A: You are right to question this; indeed it is not obvious that the two-vertex graph with multi-edges is $2$-connected. There are two possible definitions of $k$-connectedness:


*

*The traditional definition is that a multigraph $G$ is $k$-connected if $|V(G)| > k$ and $G - S$ is connected whenever $S$ is a vertex set containing at most $k - 1$ elements.

*Alternatively, we could define a multigraph $G$ to be $k$-connected if $|V(G)| \geq \min(k,2)$ and any pair of vertices can be joined by at least $k$ independent paths (a set of path is independent if none of them contains an inner vertex of another).¹
For simple graphs, these two definitions are equivalent by Menger's theorem. However, the global vertex version of Menger's theorem (Diestel, theorem 3.3.6) no longer holds for multigraphs, so the above definitions are not equivalent in this case.
I'm not sure if there is consensus about this in the literature, but I would go with the first definition in the case of multigraphs. So then the graph from the solution you linked to is not 2-connected. However, it is $2$-connected in the sense that there are $2$ independent paths between any pair of vertices, and this might be what the solution author had in mind.
Alternatively, it might be that the solution author considers the complete graph $K_n$ to be $n$-connected. Indeed, for any set $S$ of at most $n - 1$ vertices, the graph $K_n - S$ is connected (and $K_n$ is the only $n$-vertex graph with this property). In light of the second definition above, it is usually declared that the connectivity of $K_n$ is $n - 1$ instead of $n$. One way to do this is by adding the requirement $|V(G)| > k$, as in the definition above (which is also Diestel's definition). Others solve this by considering a vertex set of $n - 1$ elements to be a vertex cut as well; see for instance this answer.
Still, this doesn't contradict the statement from the exercise. The course website shows that the exercises are taken from Diestel's Graph Theory, and Diestel is very precise in his definitions. Section 4.6 on plane duality is formulated in terms of multigraphs, but the problem at hand deals with a dual pair of plane graphs. In other words, it is assumed that both $G$ and $G^*$ are simple! So the given proof is not quite correct, but this doesn't contradict the exercise at hand.
References:


*

*Reinhard Diestel, Graph Theory, Fourth Edition, Graduate Texts in Mathematics 173, Springer, 2010.

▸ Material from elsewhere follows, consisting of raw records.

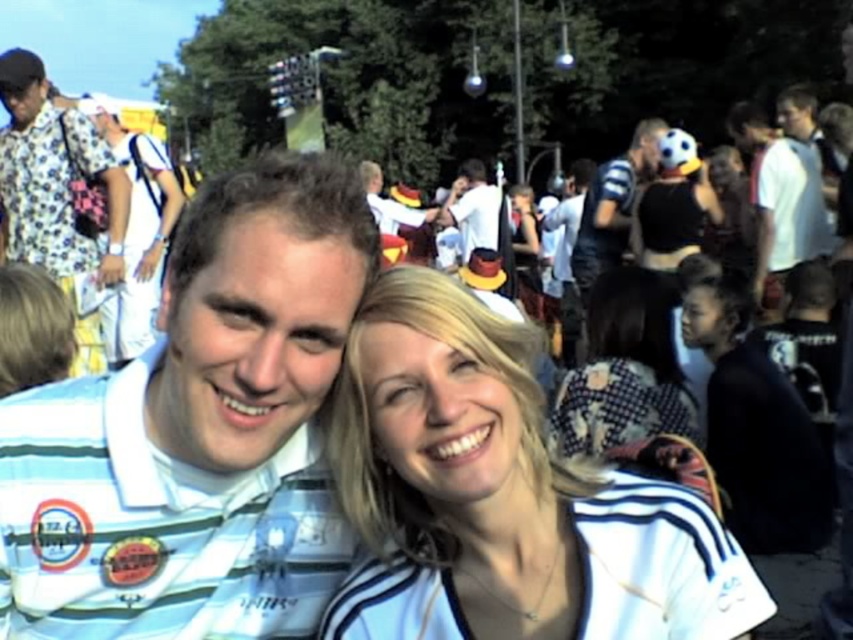 Question: Which of the following is the farthest from the observer?

Choices:
 (A) (764, 289)
 (B) (120, 592)
 (C) (36, 125)
 (D) (138, 147)

Answer: (D)

Question: Is white matte jacket at center positioned before striped fabric scarf at center?

Choices:
 (A) no
 (B) yes

Answer: (B)

Question: Does striped fabric scarf at center appear on the left side of white cotton shirt at left?

Choices:
 (A) no
 (B) yes

Answer: (A)

Question: Can you confirm if white matte shirt at upper right is bigger than white matte soccer ball at center?

Choices:
 (A) no
 (B) yes

Answer: (A)

Question: Which point appears farthest from the camera in this image?

Choices:
 (A) (506, 221)
 (B) (669, 440)
 (C) (723, 284)

Answer: (A)

Question: Estimate the real-world distances between objects in this image. Which object is farther from the striped fabric scarf at center?

Choices:
 (A) white striped polo shirt at center
 (B) white matte shirt at upper right

Answer: (A)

¹: The condition $|V(G)| \geq \min(k,2)$ is only needed to exclude the trivial graphs on $0$ or $1$ vertices from being $k$-connected. Diestel omits this criterion and states in the first chapter that these trivial graphs will mostly be treated "with generous disregard". In other words: he basically assumes that any graph has at least two vertices to begin with.